Reproduce exactly the lines below, starting with the line that contains "cable кабель соединения для" and ending with the last line of the records, both included, and nothing else.

Start of Exercise data

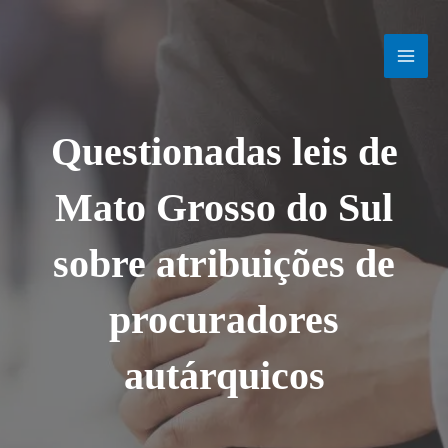
Ir
MAI
para
o
MEN
conteúdo
Questionadas leis de
Mato Grosso do Sul
sobre atribuições de
procuradores
autárquicos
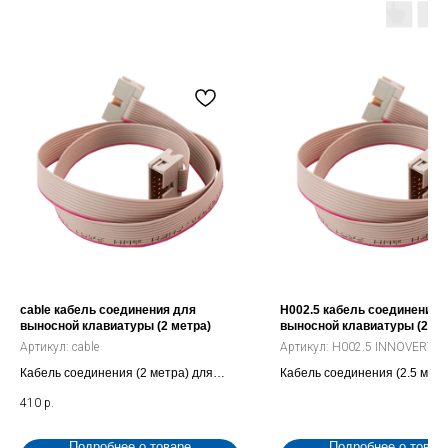
cable кабель соединения для
H002.5 кабель соединения
выносной клавиатуры (2 метра)
выносной клавиатуры (2.5 
Артикул:
cable
Артикул:
H002.5 INNOVERT
Кабель соединения (2 метра) для
Кабель соединения (2.5 метр
выносной клавиатуры INNOVERT ITD
выносной клавиатуры для ча
410
р.
преобразователя (H002.5 I
Подробнее о товаре
Подробнее о товар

End of Exercise data

Solution to this exercise ▸
cable кабель соединения для
H002.5 кабель соединения
выносной клавиатуры (2 метра)
выносной клавиатуры (2.5 
Артикул:
cable
Артикул:
H002.5 INNOVERT
Кабель соединения (2 метра) для
Кабель соединения (2.5 метр
выносной клавиатуры INNOVERT ITD
выносной клавиатуры для ча
410
р.
преобразователя (H002.5 I
Подробнее о товаре
Подробнее о товар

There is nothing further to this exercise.